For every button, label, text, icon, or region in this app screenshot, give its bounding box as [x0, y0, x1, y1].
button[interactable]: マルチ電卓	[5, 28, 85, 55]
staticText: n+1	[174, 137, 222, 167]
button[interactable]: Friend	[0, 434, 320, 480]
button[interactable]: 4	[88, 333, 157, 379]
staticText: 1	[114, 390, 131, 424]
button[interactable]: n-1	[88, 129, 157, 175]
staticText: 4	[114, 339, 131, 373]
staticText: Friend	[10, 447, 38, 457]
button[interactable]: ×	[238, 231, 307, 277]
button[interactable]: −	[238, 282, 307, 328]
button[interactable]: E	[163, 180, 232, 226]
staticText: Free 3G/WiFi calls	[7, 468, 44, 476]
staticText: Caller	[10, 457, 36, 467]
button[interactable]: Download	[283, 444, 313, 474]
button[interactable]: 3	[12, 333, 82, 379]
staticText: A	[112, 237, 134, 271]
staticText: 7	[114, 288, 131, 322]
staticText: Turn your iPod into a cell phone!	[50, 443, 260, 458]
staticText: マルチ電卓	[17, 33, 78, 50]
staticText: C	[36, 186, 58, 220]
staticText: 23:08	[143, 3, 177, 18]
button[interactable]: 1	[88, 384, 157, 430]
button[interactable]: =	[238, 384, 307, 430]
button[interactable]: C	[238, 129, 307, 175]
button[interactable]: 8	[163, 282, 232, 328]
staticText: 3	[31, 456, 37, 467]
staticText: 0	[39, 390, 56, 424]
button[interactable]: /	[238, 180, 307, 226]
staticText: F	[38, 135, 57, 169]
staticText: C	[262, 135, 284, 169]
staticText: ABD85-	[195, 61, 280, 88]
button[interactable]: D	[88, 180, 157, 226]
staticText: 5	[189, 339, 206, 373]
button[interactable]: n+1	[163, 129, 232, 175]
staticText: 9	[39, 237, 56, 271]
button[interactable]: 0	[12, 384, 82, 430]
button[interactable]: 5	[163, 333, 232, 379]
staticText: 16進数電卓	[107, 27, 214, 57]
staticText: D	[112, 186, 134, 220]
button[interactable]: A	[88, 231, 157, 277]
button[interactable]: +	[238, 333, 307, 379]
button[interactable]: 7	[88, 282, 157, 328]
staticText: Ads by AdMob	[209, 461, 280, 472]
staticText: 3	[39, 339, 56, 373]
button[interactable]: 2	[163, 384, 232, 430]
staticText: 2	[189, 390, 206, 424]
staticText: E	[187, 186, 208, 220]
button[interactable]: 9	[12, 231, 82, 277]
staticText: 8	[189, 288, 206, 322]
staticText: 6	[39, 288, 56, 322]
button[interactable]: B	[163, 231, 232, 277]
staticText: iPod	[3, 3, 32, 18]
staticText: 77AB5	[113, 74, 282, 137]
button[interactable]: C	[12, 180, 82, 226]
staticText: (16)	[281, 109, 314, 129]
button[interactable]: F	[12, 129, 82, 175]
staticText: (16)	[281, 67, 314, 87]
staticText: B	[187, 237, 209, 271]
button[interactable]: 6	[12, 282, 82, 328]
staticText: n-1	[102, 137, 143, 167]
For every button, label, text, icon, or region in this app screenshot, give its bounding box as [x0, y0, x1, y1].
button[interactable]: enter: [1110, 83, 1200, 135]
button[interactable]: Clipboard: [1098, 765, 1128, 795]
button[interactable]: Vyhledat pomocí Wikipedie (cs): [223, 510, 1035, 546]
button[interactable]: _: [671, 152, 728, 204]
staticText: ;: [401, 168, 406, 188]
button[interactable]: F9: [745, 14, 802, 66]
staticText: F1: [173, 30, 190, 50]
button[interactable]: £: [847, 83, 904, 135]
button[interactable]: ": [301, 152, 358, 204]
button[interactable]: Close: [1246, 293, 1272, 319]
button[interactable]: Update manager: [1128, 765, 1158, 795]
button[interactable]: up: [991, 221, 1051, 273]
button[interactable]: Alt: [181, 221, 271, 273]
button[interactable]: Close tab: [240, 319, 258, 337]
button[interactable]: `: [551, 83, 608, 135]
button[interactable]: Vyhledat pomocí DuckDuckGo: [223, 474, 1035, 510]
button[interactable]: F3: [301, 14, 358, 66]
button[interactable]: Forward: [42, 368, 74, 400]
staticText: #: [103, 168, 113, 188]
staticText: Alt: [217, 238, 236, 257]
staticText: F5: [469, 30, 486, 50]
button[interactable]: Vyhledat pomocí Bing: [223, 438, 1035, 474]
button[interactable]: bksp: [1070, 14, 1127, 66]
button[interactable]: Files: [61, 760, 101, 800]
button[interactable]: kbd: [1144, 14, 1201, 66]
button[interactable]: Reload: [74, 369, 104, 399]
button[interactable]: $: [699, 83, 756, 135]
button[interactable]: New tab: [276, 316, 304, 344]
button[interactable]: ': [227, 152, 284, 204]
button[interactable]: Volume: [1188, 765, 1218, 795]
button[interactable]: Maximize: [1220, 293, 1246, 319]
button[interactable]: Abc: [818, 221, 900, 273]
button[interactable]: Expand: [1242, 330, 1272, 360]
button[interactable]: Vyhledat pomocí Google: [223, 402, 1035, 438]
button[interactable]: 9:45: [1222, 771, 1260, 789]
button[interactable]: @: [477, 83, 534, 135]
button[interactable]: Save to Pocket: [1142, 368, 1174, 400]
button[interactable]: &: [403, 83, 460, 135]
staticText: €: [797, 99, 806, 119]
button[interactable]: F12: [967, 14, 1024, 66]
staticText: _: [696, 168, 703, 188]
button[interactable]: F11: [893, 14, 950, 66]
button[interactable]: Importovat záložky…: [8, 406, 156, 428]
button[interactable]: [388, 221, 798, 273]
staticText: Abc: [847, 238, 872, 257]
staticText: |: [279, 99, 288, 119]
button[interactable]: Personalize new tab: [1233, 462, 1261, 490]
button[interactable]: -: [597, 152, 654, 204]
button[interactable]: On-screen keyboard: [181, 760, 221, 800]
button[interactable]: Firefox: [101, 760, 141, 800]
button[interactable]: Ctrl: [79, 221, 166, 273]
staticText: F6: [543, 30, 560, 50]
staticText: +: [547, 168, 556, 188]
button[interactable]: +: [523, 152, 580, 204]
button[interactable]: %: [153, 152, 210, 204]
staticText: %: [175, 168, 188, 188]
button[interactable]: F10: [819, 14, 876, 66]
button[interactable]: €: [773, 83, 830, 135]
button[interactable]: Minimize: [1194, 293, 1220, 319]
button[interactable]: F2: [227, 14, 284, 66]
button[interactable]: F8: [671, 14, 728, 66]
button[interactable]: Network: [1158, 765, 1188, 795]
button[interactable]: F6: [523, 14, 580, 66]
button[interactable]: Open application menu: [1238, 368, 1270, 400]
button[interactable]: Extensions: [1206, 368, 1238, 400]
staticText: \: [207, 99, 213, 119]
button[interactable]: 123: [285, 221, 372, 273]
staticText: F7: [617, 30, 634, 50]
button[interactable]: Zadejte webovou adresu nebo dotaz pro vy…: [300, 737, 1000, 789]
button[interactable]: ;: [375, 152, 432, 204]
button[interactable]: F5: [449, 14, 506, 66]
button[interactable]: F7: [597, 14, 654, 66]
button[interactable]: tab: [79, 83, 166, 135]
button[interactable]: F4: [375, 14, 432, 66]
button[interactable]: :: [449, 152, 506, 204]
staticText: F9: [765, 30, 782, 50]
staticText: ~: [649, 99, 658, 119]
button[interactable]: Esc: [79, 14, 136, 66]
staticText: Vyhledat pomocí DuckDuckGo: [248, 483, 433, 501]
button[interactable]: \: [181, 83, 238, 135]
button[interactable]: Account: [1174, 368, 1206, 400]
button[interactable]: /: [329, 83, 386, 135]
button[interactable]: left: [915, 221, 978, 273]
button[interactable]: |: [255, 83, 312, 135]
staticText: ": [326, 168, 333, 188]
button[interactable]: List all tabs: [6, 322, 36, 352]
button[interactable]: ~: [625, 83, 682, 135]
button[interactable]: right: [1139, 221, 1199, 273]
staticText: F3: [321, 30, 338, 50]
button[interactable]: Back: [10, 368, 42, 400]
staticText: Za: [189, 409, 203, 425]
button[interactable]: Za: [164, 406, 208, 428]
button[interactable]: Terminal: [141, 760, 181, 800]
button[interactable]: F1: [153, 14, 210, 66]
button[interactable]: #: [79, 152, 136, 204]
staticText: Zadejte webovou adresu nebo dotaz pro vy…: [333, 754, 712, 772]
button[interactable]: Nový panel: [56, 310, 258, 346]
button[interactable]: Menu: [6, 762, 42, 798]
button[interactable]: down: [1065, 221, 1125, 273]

**Problem:** Look through the data above. Each line containing the word "Zadejte" needs to be copied.

**Reply to the task:**
button[interactable]: Zadejte webovou adresu nebo dotaz pro vy…: [300, 737, 1000, 789]
staticText: Zadejte webovou adresu nebo dotaz pro vy…: [333, 754, 712, 772]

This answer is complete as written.